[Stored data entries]
· · · ·

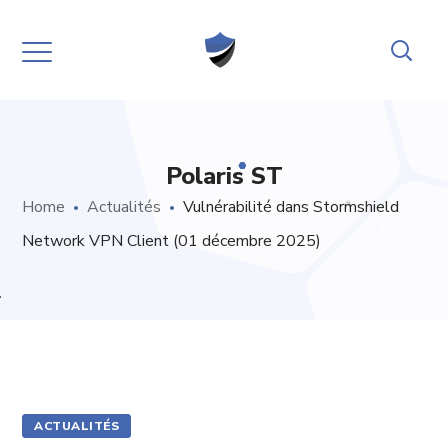
Polaris ST
Home
Actualités
Vulnérabilité dans Stormshield
Network VPN Client (01 décembre 2025)
ACTUALITÉS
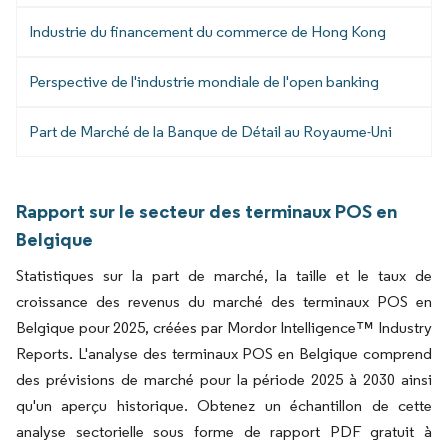
Industrie du financement du commerce de Hong Kong
Perspective de l'industrie mondiale de l'open banking
Part de Marché de la Banque de Détail au Royaume-Uni
Rapport sur le secteur des terminaux POS en
Belgique
Statistiques sur la part de marché, la taille et le taux de
croissance des revenus du marché des terminaux POS en
Belgique pour 2025, créées par Mordor Intelligence™ Industry
Reports. L'analyse des terminaux POS en Belgique comprend
des prévisions de marché pour la période 2025 à 2030 ainsi
qu'un aperçu historique. Obtenez un échantillon de cette
analyse sectorielle sous forme de rapport PDF gratuit à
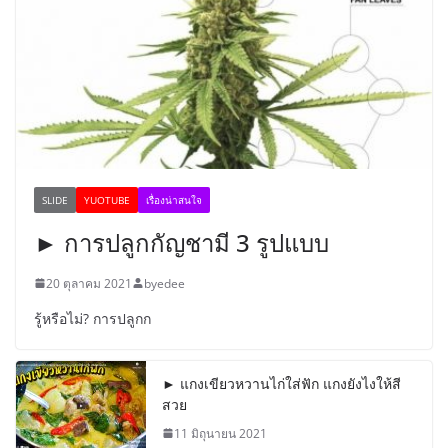
SLIDE
YUOTUBE
เรื่องน่าสนใจ
► การปลูกกัญชามี 3 รูปแบบ
20 ตุลาคม 2021
byedee
รู้หรือไม่? การปลูกก
► แกงเขียวหวานไก่ใส่ฟัก แกงยังไงให้สี
สวย
11 มิถุนายน 2021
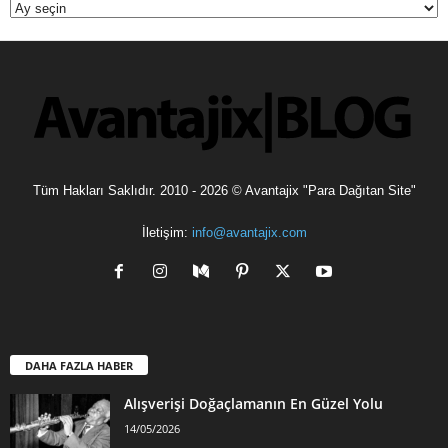
Tüm Hakları Saklıdır. 2010 - 2026 © Avantajix "Para Dağıtan Site"
İletişim:
info@avantajix.com
DAHA FAZLA HABER
Alışverişi Doğaçlamanın En Güzel Yolu
14/05/2026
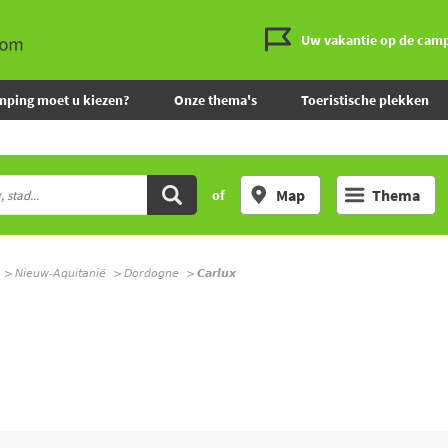
Uw vakantie op de cam
mping moet u kiezen?
Onze thema's
Toeristische plekken
Map
Thema
of
Nieuw-Aquitanië
Dordogne
Carlux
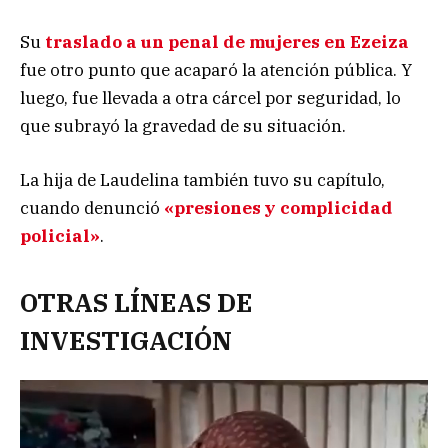
Su
traslado a un penal de mujeres en Ezeiza
fue otro punto que acaparó la atención pública. Y
luego, fue llevada a otra cárcel por seguridad, lo
que subrayó la gravedad de su situación.
La hija de Laudelina también tuvo su capítulo,
cuando denunció
«presiones y complicidad
policial»
.
OTRAS LÍNEAS DE
INVESTIGACIÓN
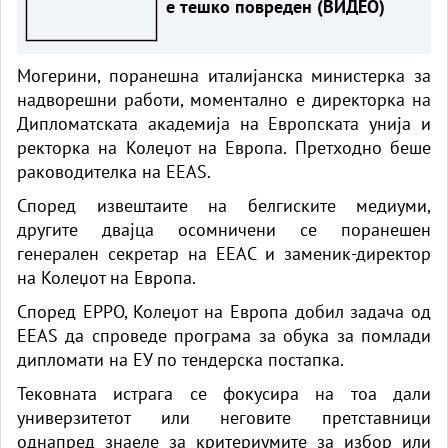
е тешко повреден (ВИДЕО)
Могерини, поранешна италијанска министерка за
надворешни работи, моментално е директорка на
Дипломатската академија на Европската унија и
ректорка на Колеџот на Европа. Претходно беше
раководителка на EEAS.
Според извештаите на белгиските медиуми,
другите двајца осомничени се поранешен
генерален секретар на ЕЕАС и заменик-директор
на Колеџот на Европа.
Според EPPO, Колеџот на Европа добил задача од
EEAS да спроведе програма за обука за помлади
дипломати на ЕУ по тендерска постапка.
Тековната истрага се фокусира на тоа дали
универзитетот или неговите претставници
однапред знаеле за критериумите за избор или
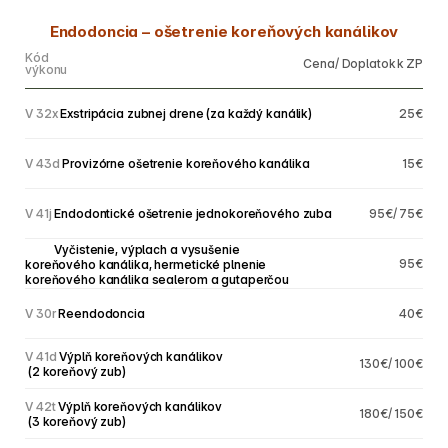
Endodoncia – ošetrenie koreňových kanálikov
Kód
Cena/ Doplatok k ZP
výkonu
V 32x
 Exstripácia zubnej drene (za každý kanálik)
25€
V 43d
 Provizórne ošetrenie koreňového kanálika
15€
V 41j
 Endodontické ošetrenie jednokoreňového zuba
95€/ 75€
V 41j
 Vyčistenie, výplach a vysušenie 
95€
koreňového kanálika, hermetické plnenie
koreňového kanálika sealerom a gutaperčou
V 30r
 Reendodoncia
40€
V 41d
 Výplň koreňových kanálikov
130€/ 100€
 (2 koreňový zub)
V 42t
 Výplň koreňových kanálikov
180€/ 150€
 (3 koreňový zub)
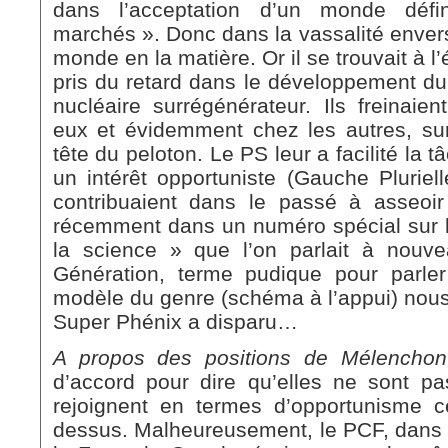
dans l’acceptation d’un monde défi
marchés ». Donc dans la vassalité envers
monde en la matière. Or il se trouvait à 
pris du retard dans le développement d
nucléaire surrégénérateur. Ils freinai
eux et évidemment chez les autres, sur
tête du peloton. Le PS leur a facilité la 
un intérêt opportuniste (Gauche Pluriell
contribuaient dans le passé à asseoi
récemment dans un numéro spécial sur l
la science » que l’on parlait à nou
Génération, terme pudique pour parler
modèle du genre (schéma à l’appui) nou
Super Phénix a disparu…
A propos des positions de Mélenchon 
d’accord pour dire qu’elles ne sont pas
rejoignent en termes d’opportunisme c
dessus. Malheureusement, le PCF, dans s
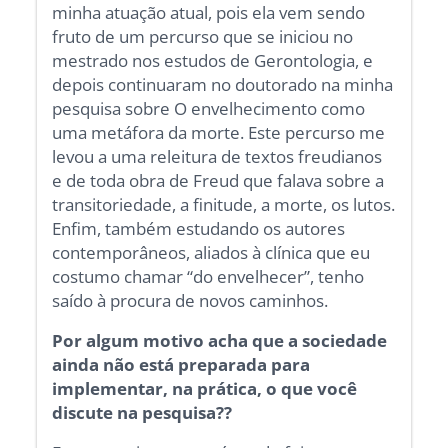
minha atuação atual, pois ela vem sendo
fruto de um percurso que se iniciou no
mestrado nos estudos de Gerontologia, e
depois continuaram no doutorado na minha
pesquisa sobre O envelhecimento como
uma metáfora da morte. Este percurso me
levou a uma releitura de textos freudianos
e de toda obra de Freud que falava sobre a
transitoriedade, a finitude, a morte, os lutos.
Enfim, também estudando os autores
contemporâneos, aliados à clínica que eu
costumo chamar “do envelhecer”, tenho
saído à procura de novos caminhos.
Por algum motivo acha que a sociedade
ainda não está preparada para
implementar, na prática, o que você
discute na pesquisa??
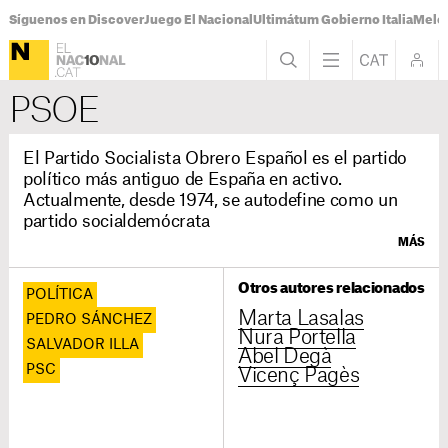
Síguenos en Discover
Juego El Nacional
Ultimátum Gobierno Italia
Melon
PSOE
El Partido Socialista Obrero Español es el partido
político más antiguo de España en activo.
Actualmente, desde 1974, se autodefine como un
partido socialdemócrata
MÁS
Otros autores relacionados
POLÍTICA
Marta Lasalas
PEDRO SÁNCHEZ
Nura Portella
SALVADOR ILLA
Abel Degà
PSC
Vicenç Pagès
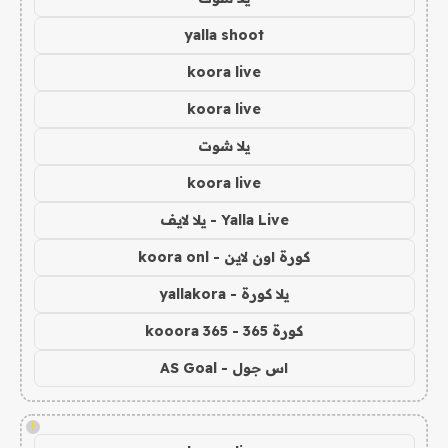
yalla shoot
koora live
koora live
يلا شوت
koora live
Yalla Live - يلا لايف
كورة اون لاين - koora onl
يلا كورة - yallakora
كورة 365 - kooora 365
اس جول - AS Goal
!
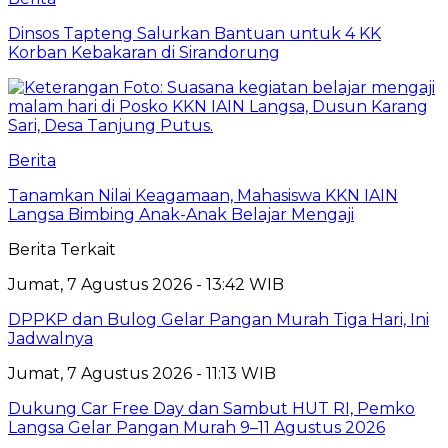
Dinsos Tapteng Salurkan Bantuan untuk 4 KK
Korban Kebakaran di Sirandorung
Berita
Tanamkan Nilai Keagamaan, Mahasiswa KKN IAIN
Langsa Bimbing Anak-Anak Belajar Mengaji
Berita Terkait
Jumat, 7 Agustus 2026 - 13:42 WIB
DPPKP dan Bulog Gelar Pangan Murah Tiga Hari, Ini
Jadwalnya
Jumat, 7 Agustus 2026 - 11:13 WIB
Dukung Car Free Day dan Sambut HUT RI, Pemko
Langsa Gelar Pangan Murah 9–11 Agustus 2026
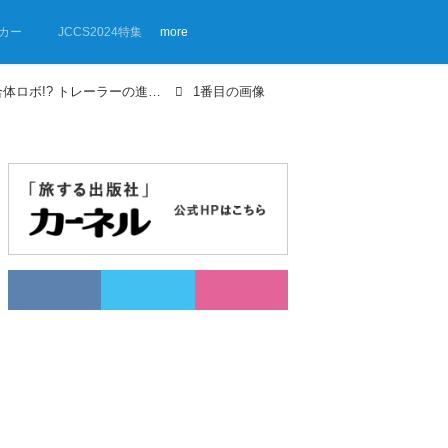
カー
JCCS2024特集
more
【画像ギャラリー】まるで小型の合体ロボ!? トレーラーの進化をアメリカで見た！SEMAショーレポート
1番目の画像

· · · ·

▸ **WHAT TO DO**:
Restate it all word for word: every record, no pictures.

▸ **ANSWER**:
Polaris ST
Home
Actualités
Vulnérabilité dans Stormshield
Network VPN Client (01 décembre 2025)
ACTUALITÉS
Industrie du financement du commerce de Hong Kong
Perspective de l'industrie mondiale de l'open banking
Part de Marché de la Banque de Détail au Royaume-Uni
Rapport sur le secteur des terminaux POS en
Belgique
Statistiques sur la part de marché, la taille et le taux de
croissance des revenus du marché des terminaux POS en
Belgique pour 2025, créées par Mordor Intelligence™ Industry
Reports. L'analyse des terminaux POS en Belgique comprend
des prévisions de marché pour la période 2025 à 2030 ainsi
qu'un aperçu historique. Obtenez un échantillon de cette
analyse sectorielle sous forme de rapport PDF gratuit à
SLIDE
YUOTUBE
เรื่องน่าสนใจ
► การปลูกกัญชามี 3 รูปแบบ
20 ตุลาคม 2021
byedee
รู้หรือไม่? การปลูกก
► แกงเขียวหวานไก่ใส่ฟัก แกงยังไงให้สี
สวย
11 มิถุนายน 2021
Tüm Hakları Saklıdır. 2010 - 2026 © Avantajix "Para Dağıtan Site"
İletişim:
info@avantajix.com
DAHA FAZLA HABER
Alışverişi Doğaçlamanın En Güzel Yolu
14/05/2026
Uw vakantie op de cam
mping moet u kiezen?
Onze thema's
Toeristische plekken
Map
Thema
of
Nieuw-Aquitanië
Dordogne
Carlux
Su
traslado a un penal de mujeres en Ezeiza
fue otro punto que acaparó la atención pública. Y
luego, fue llevada a otra cárcel por seguridad, lo
que subrayó la gravedad de su situación.
La hija de Laudelina también tuvo su capítulo,
cuando denunció
«presiones y complicidad
policial»
.
OTRAS LÍNEAS DE
INVESTIGACIÓN
е тешко повреден (ВИДЕО)
Могерини, поранешна италијанска министерка за
надворешни работи, моментално е директорка на
Дипломатската академија на Европската унија и
ректорка на Колеџот на Европа. Претходно беше
раководителка на EEAS.
Според извештаите на белгиските медиуми,
другите двајца осомничени се поранешен
генерален секретар на ЕЕАС и заменик-директор
на Колеџот на Европа.
Според EPPO, Колеџот на Европа добил задача од
EEAS да спроведе програма за обука за помлади
дипломати на ЕУ по тендерска постапка.
Тековната истрага се фокусира на тоа дали
универзитетот или неговите претставници
однапред знаеле за критериумите за избор или
Endodoncia – ošetrenie koreňových kanálikov
Kód
Cena/ Doplatok k ZP
výkonu
V 32x
 Exstripácia zubnej drene (za každý kanálik)
25€
V 43d
 Provizórne ošetrenie koreňového kanálika
15€
V 41j
 Endodontické ošetrenie jednokoreňového zuba
95€/ 75€
V 41j
 Vyčistenie, výplach a vysušenie 
95€
koreňového kanálika, hermetické plnenie
koreňového kanálika sealerom a gutaperčou
V 30r
 Reendodoncia
40€
V 41d
 Výplň koreňových kanálikov
130€/ 100€
 (2 koreňový zub)
V 42t
 Výplň koreňových kanálikov
180€/ 150€
 (3 koreňový zub)
dans l’acceptation d’un monde défi
marchés ». Donc dans la vassalité envers
monde en la matière. Or il se trouvait à 
pris du retard dans le développement d
nucléaire surrégénérateur. Ils freinai
eux et évidemment chez les autres, sur
tête du peloton. Le PS leur a facilité la 
un intérêt opportuniste (Gauche Pluriell
contribuaient dans le passé à asseoi
récemment dans un numéro spécial sur l
la science » que l’on parlait à nou
Génération, terme pudique pour parler
modèle du genre (schéma à l’appui) nou
Super Phénix a disparu…
A propos des positions de Mélenchon 
d’accord pour dire qu’elles ne sont pas
rejoignent en termes d’opportunisme c
dessus. Malheureusement, le PCF, dans s
minha atuação atual, pois ela vem sendo
fruto de um percurso que se iniciou no
mestrado nos estudos de Gerontologia, e
depois continuaram no doutorado na minha
pesquisa sobre O envelhecimento como
uma metáfora da morte. Este percurso me
levou a uma releitura de textos freudianos
e de toda obra de Freud que falava sobre a
transitoriedade, a finitude, a morte, os lutos.
Enfim, também estudando os autores
contemporâneos, aliados à clínica que eu
costumo chamar “do envelhecer”, tenho
saído à procura de novos caminhos.
Por algum motivo acha que a sociedade
ainda não está preparada para
implementar, na prática, o que você
discute na pesquisa??
Síguenos en Discover
Juego El Nacional
Ultimátum Gobierno Italia
Melon
PSOE
El Partido Socialista Obrero Español es el partido
político más antiguo de España en activo.
Actualmente, desde 1974, se autodefine como un
partido socialdemócrata
MÁS
Otros autores relacionados
POLÍTICA
Marta Lasalas
PEDRO SÁNCHEZ
Nura Portella
SALVADOR ILLA
Abel Degà
PSC
Vicenç Pagès
yalla shoot
koora live
koora live
يلا شوت
koora live
Yalla Live - يلا لايف
كورة اون لاين - koora onl
يلا كورة - yallakora
كورة 365 - kooora 365
اس جول - AS Goal
!
Dinsos Tapteng Salurkan Bantuan untuk 4 KK
Korban Kebakaran di Sirandorung
Berita
Tanamkan Nilai Keagamaan, Mahasiswa KKN IAIN
Langsa Bimbing Anak-Anak Belajar Mengaji
Berita Terkait
Jumat, 7 Agustus 2026 - 13:42 WIB
DPPKP dan Bulog Gelar Pangan Murah Tiga Hari, Ini
Jadwalnya
Jumat, 7 Agustus 2026 - 11:13 WIB
Dukung Car Free Day dan Sambut HUT RI, Pemko
Langsa Gelar Pangan Murah 9–11 Agustus 2026
カー
JCCS2024特集
more
【画像ギャラリー】まるで小型の合体ロボ!? トレーラーの進化をアメリカで見た！SEMAショーレポート
1番目の画像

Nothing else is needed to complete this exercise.